Write out the listing verbatim. No pictures belong in it.

**Data listing:**
=-=-=

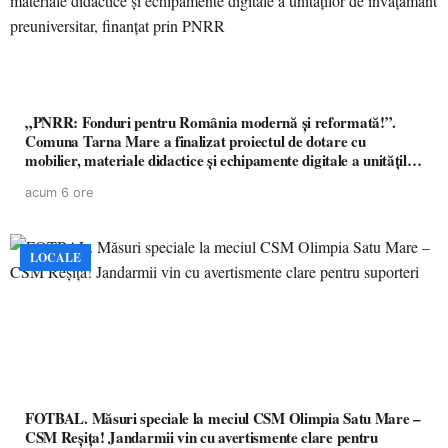
„PNRR: Fonduri pentru România modernă și reformată!”.
Comuna Tarna Mare a finalizat proiectul de dotare cu
mobilier, materiale didactice și echipamente digitale a unităților
de învățământ preuniversitar, finanțat prin PNRR
acum 6 ore
LOCALE
FOTBAL. Măsuri speciale la meciul CSM Olimpia Satu Mare –
CSM Reșița! Jandarmii vin cu avertismente clare pentru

=-=-=

**Task solution:**
„PNRR: Fonduri pentru România modernă și reformată!”.
Comuna Tarna Mare a finalizat proiectul de dotare cu
mobilier, materiale didactice și echipamente digitale a unităților
de învățământ preuniversitar, finanțat prin PNRR
acum 6 ore
LOCALE
FOTBAL. Măsuri speciale la meciul CSM Olimpia Satu Mare –
CSM Reșița! Jandarmii vin cu avertismente clare pentru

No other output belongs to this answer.